[Opening Dataset records section]

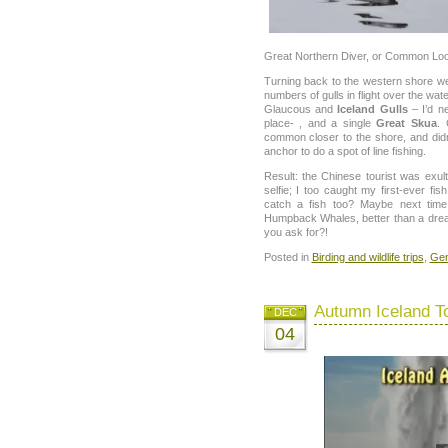
Great Northern Diver, or Common Loo
Turning back to the western shore we
numbers of gulls in flight over the wat
Glaucous and
Iceland Gulls
– I’d n
place- , and a single
Great Skua
.
common closer to the shore, and did
anchor to do a spot of line fishing.
Result: the Chinese tourist was exul
selfie; I too caught my first-ever fi
catch a fish too? Maybe next ti
Humpback Whales, better than a dr
you ask for?!
Posted in
Birding and wildlife trips
,
Gen
Autumn Iceland T
DEC
04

[Closing Dataset records section]

- [Your goal] Return each line above exactly; any pictures are to be skipped.

- [Written solution]
Great Northern Diver, or Common Loo
Turning back to the western shore we
numbers of gulls in flight over the wat
Glaucous and
Iceland Gulls
– I’d n
place- , and a single
Great Skua
.
common closer to the shore, and did
anchor to do a spot of line fishing.
Result: the Chinese tourist was exul
selfie; I too caught my first-ever fi
catch a fish too? Maybe next ti
Humpback Whales, better than a dr
you ask for?!
Posted in
Birding and wildlife trips
,
Gen
Autumn Iceland T
DEC
04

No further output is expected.